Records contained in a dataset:

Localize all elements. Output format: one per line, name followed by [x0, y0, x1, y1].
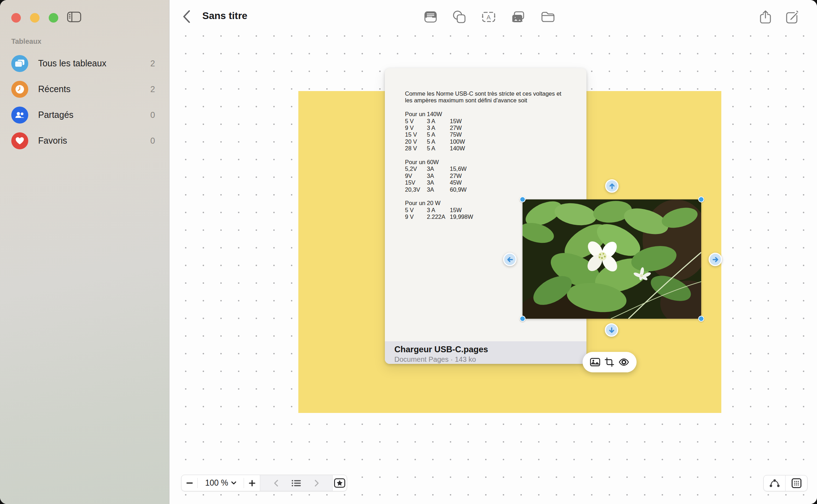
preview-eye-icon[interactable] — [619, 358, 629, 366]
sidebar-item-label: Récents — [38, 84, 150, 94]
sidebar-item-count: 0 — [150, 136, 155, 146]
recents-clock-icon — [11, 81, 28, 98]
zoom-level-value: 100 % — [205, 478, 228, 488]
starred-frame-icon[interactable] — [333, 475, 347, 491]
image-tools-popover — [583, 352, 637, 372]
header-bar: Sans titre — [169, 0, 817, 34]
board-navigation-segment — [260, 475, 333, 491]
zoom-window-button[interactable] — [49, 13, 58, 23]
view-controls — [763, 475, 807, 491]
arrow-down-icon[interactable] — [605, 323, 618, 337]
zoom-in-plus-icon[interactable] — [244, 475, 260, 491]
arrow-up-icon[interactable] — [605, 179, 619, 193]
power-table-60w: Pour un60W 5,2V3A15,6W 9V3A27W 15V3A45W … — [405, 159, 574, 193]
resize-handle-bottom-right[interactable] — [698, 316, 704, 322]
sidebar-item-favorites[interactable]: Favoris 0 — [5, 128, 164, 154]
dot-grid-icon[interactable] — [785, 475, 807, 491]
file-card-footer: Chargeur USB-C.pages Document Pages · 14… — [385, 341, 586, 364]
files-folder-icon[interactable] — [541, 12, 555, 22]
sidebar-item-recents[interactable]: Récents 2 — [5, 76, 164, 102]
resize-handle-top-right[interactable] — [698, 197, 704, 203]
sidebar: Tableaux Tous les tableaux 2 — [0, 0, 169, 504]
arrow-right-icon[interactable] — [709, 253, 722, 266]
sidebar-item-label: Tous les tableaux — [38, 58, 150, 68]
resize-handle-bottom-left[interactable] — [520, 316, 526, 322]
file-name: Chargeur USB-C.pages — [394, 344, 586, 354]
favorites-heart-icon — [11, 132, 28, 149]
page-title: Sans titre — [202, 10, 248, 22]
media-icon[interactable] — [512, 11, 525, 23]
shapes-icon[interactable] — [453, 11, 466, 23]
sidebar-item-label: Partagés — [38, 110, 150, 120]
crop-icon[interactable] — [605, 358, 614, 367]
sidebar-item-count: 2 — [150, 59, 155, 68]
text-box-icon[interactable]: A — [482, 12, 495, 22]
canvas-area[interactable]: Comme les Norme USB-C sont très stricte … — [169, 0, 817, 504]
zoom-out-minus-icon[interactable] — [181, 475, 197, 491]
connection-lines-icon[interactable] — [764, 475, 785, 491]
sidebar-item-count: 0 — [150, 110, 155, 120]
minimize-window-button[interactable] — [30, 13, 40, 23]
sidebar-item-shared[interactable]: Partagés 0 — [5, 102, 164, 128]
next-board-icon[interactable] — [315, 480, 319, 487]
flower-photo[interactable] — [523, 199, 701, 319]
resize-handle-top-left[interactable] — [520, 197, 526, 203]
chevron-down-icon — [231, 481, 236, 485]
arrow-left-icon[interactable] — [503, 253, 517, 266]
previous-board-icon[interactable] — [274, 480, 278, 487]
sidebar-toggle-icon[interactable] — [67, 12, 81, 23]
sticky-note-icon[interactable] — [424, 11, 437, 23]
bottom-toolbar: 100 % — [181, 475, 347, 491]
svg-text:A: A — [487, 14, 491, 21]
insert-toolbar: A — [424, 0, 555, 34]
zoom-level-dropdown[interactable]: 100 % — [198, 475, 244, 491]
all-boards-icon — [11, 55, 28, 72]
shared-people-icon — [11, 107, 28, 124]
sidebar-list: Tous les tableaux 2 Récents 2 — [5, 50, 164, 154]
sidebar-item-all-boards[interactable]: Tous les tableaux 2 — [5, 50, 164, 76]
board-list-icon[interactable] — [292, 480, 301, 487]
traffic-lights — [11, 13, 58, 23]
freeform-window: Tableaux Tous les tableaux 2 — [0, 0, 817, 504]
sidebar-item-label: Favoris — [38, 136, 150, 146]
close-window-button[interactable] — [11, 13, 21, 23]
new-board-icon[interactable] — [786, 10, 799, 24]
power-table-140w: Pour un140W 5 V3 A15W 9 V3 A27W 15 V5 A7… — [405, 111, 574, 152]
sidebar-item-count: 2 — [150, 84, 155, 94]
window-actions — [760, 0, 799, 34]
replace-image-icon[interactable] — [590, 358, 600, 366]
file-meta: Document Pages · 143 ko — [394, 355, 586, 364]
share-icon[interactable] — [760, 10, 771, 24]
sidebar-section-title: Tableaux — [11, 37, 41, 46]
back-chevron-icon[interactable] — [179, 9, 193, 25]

▶ **EXERCISE PROMPT**:
Please output every record above exactly as written, leaving out the pictures.

▶ **TASK OUTPUT**:
Localize all elements. Output format: one per line, name followed by [x0, y0, x1, y1].
preview-eye-icon[interactable] — [619, 358, 629, 366]
sidebar-item-label: Récents — [38, 84, 150, 94]
sidebar-item-count: 0 — [150, 136, 155, 146]
recents-clock-icon — [11, 81, 28, 98]
zoom-level-value: 100 % — [205, 478, 228, 488]
starred-frame-icon[interactable] — [333, 475, 347, 491]
image-tools-popover — [583, 352, 637, 372]
header-bar: Sans titre — [169, 0, 817, 34]
board-navigation-segment — [260, 475, 333, 491]
zoom-window-button[interactable] — [49, 13, 58, 23]
view-controls — [763, 475, 807, 491]
arrow-down-icon[interactable] — [605, 323, 618, 337]
zoom-in-plus-icon[interactable] — [244, 475, 260, 491]
arrow-up-icon[interactable] — [605, 179, 619, 193]
power-table-60w: Pour un60W 5,2V3A15,6W 9V3A27W 15V3A45W … — [405, 159, 574, 193]
resize-handle-bottom-right[interactable] — [698, 316, 704, 322]
sidebar-item-favorites[interactable]: Favoris 0 — [5, 128, 164, 154]
dot-grid-icon[interactable] — [785, 475, 807, 491]
file-card-footer: Chargeur USB-C.pages Document Pages · 14… — [385, 341, 586, 364]
files-folder-icon[interactable] — [541, 12, 555, 22]
sidebar-item-recents[interactable]: Récents 2 — [5, 76, 164, 102]
resize-handle-top-right[interactable] — [698, 197, 704, 203]
sidebar: Tableaux Tous les tableaux 2 — [0, 0, 169, 504]
arrow-right-icon[interactable] — [709, 253, 722, 266]
sidebar-item-label: Tous les tableaux — [38, 58, 150, 68]
resize-handle-bottom-left[interactable] — [520, 316, 526, 322]
file-name: Chargeur USB-C.pages — [394, 344, 586, 354]
favorites-heart-icon — [11, 132, 28, 149]
page-title: Sans titre — [202, 10, 248, 22]
media-icon[interactable] — [512, 11, 525, 23]
shapes-icon[interactable] — [453, 11, 466, 23]
sidebar-item-label: Partagés — [38, 110, 150, 120]
crop-icon[interactable] — [605, 358, 614, 367]
sidebar-item-count: 2 — [150, 59, 155, 68]
text-box-icon[interactable]: A — [482, 12, 495, 22]
canvas-area[interactable]: Comme les Norme USB-C sont très stricte … — [169, 0, 817, 504]
zoom-out-minus-icon[interactable] — [181, 475, 197, 491]
connection-lines-icon[interactable] — [764, 475, 785, 491]
sidebar-item-count: 0 — [150, 110, 155, 120]
minimize-window-button[interactable] — [30, 13, 40, 23]
sidebar-item-shared[interactable]: Partagés 0 — [5, 102, 164, 128]
next-board-icon[interactable] — [315, 480, 319, 487]
flower-photo[interactable] — [523, 199, 701, 319]
resize-handle-top-left[interactable] — [520, 197, 526, 203]
chevron-down-icon — [231, 481, 236, 485]
arrow-left-icon[interactable] — [503, 253, 517, 266]
previous-board-icon[interactable] — [274, 480, 278, 487]
sidebar-toggle-icon[interactable] — [67, 12, 81, 23]
sticky-note-icon[interactable] — [424, 11, 437, 23]
bottom-toolbar: 100 % — [181, 475, 347, 491]
svg-text:A: A — [487, 14, 491, 21]
insert-toolbar: A — [424, 0, 555, 34]
zoom-level-dropdown[interactable]: 100 % — [198, 475, 244, 491]
all-boards-icon — [11, 55, 28, 72]
shared-people-icon — [11, 107, 28, 124]
sidebar-list: Tous les tableaux 2 Récents 2 — [5, 50, 164, 154]
sidebar-item-all-boards[interactable]: Tous les tableaux 2 — [5, 50, 164, 76]
board-list-icon[interactable] — [292, 480, 301, 487]
traffic-lights — [11, 13, 58, 23]
freeform-window: Tableaux Tous les tableaux 2 — [0, 0, 817, 504]
sidebar-item-label: Favoris — [38, 136, 150, 146]
close-window-button[interactable] — [11, 13, 21, 23]
new-board-icon[interactable] — [786, 10, 799, 24]
power-table-140w: Pour un140W 5 V3 A15W 9 V3 A27W 15 V5 A7… — [405, 111, 574, 152]
sidebar-item-count: 2 — [150, 84, 155, 94]
window-actions — [760, 0, 799, 34]
replace-image-icon[interactable] — [590, 358, 600, 366]
file-meta: Document Pages · 143 ko — [394, 355, 586, 364]
share-icon[interactable] — [760, 10, 771, 24]
sidebar-section-title: Tableaux — [11, 37, 41, 46]
back-chevron-icon[interactable] — [179, 9, 193, 25]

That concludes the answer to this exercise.